Performance regression in 1.82.0: high CPU usage for vmagent's graphite relabeling #3466

artli · 2022-12-08T23:48:39Z

Describe the bug
When we tried to upgrade our deployment from 1.81.2 to 1.84.0, we saw our vmagents' CPU consumption jump up considerably. This only happened to the vmagents that were relabeling graphite metrics being sent to their graphite TCP endpoints.

We pinpointed this regression to the update from 1.81.2 to 1.82.0 and condensed it to a simple reproducible example.

To Reproduce

Create a simple relabeling config of

- source_labels: [__name__]
  regex: '\w*'
  action: keep

(did not reproduce with .*)

Generate fake metrics with seq 1 2000000 | awk '{print $0, "0 0"}'
(did not reproduce with a constant name)

Pump these metrics into a vmagent's graphite TCP endpoint.

Here's a full script to reproduce:

#!/usr/bin/env bash

TEMPDIR=$(mktemp -d tmp.XXXXXXXXX | xargs realpath)
cd "${TEMPDIR}" || exit
trap "rm -r ${TEMPDIR}" EXIT

download () {
    package="$1"
    version="$2"
    url="https://github.com/VictoriaMetrics/VictoriaMetrics/releases/download/v${version}/${package}-linux-amd64-v${version}.tar.gz"
    curl --fail --location --remote-name "${url}"
}

VERSIONS=(1.81.2 1.82.0 1.84.0)

for version in "${VERSIONS[@]}"; do
    download "vmutils" "${version}"
done
download "victoria-metrics" "1.84.0"

for file in *.tar.gz; do
    tar -xzf "$file" --one-top-level
done

ingest () {
    version="$1"
    echo
    echo "${version}"
    rm -r victoria-metrics-data 2>/dev/null
    rm -r vmagent-remotewrite-data 2>/dev/null
    victoria-metrics-linux-amd64-v1.84.0/victoria-metrics-prod -httpListenAddr=:8428 2>/dev/null &
    vm_pid=$!
    vmutils-linux-amd64-v${version}/vmagent-prod -httpListenAddr=:8400 -graphiteListenAddr=:2000 -remoteWrite.url=http://127.0.0.1:8428/api/v1/write -remoteWrite.relabelConfig=relabel_config.yml 2>/dev/null &
    vmagent_pid=$!
    sleep 4
    time bash -c 'cat fake-metrics.txt | nc 127.0.0.1 2000'
    kill -9 "${vm_pid}"
    kill -9 "${vmagent_pid}"
    sleep 1
}

cat <<EOF >> relabel_config.yml
- source_labels: [__name__]
  regex: '\w*'
  action: keep
EOF

seq 1 2000000 | awk '{print $0, "0 0"}' > fake-metrics.txt

for version in "${VERSIONS[@]}"; do
    ingest "${version}"
done

For me ingestion takes on the order of a second on 1.81.2 and more than five seconds on later versions.

The text was updated successfully, but these errors were encountered:

valyala · 2022-12-10T11:44:37Z

@artli , thanks for filing the bugreport!
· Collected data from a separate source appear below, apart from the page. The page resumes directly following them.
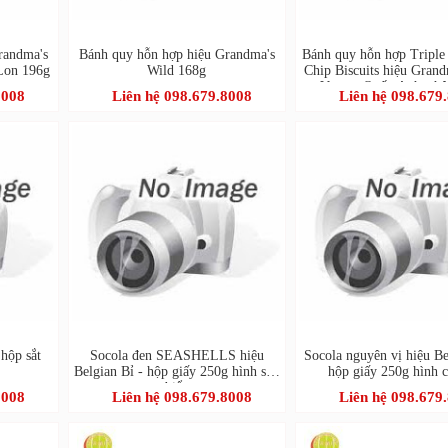
randma's
Bánh quy hỗn hợp hiệu Grandma's
Bánh quy hỗn hợp Triple
Lon 196g
Wild 168g
Chip Biscuits hiệu Gran
Vương Quốc Anh - hộ
8008
Liên hệ 098.679.8008
Liên hệ 098.679
 hộp sắt
Socola đen SEASHELLS hiệu
Socola nguyên vị hiệu Be
Belgian Bỉ - hộp giấy 250g hình sao
hộp giấy 250g hình 
biển
8008
Liên hệ 098.679.8008
Liên hệ 098.679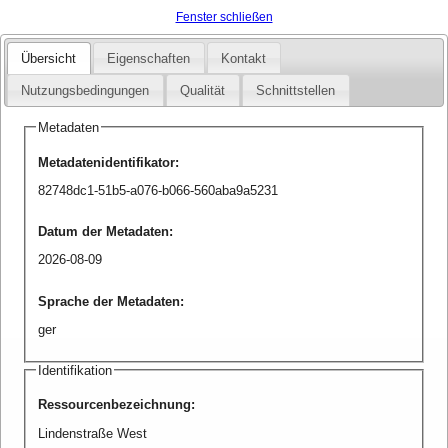
Fenster schließen
Übersicht
Eigenschaften
Kontakt
Nutzungsbedingungen
Qualität
Schnittstellen
Metadaten
Metadatenidentifikator
:
82748dc1-51b5-a076-b066-560aba9a5231
Datum der Metadaten
:
2026-08-09
Sprache der Metadaten
:
ger
Identifikation
Ressourcenbezeichnung
:
Lindenstraße West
It looks like your workload hit worst-case scenario for the relabeling optimization introduced in the commit a18d6d5 , which has been included in v1.82.0. This optimization caches the calculated value for a particular relabeling rule, which uses regex, so it returns the cached value instead of re-calculating it again via expensive regex. This optimization works the best when the number of unique label values (or unique metric names), which are used in the relabeling rules, is relatively low (e.g. less than 100K per label). This is quite common case in practice. For example, the usual summary number of unique metric names exported by frequently used Prometheus exporters doesn't exceed few thousands. The same applies to commonly used labels such as job, instance and pod.

In your case the number of unique metric names is quite big - the provided test generates 2M unique metric names. This completely breaks the optimization, since it caches results for up to 100K unique label values (or metric names) per each relabeling rule.

The workaround is to use graphite-style relabeling for Graphite metrics - it should work much faster than the traditional Prometheus-style relabeling. @artli , could you try using the Graphite-style relabeling and reporting whether it works faster for your case in v1.84.0?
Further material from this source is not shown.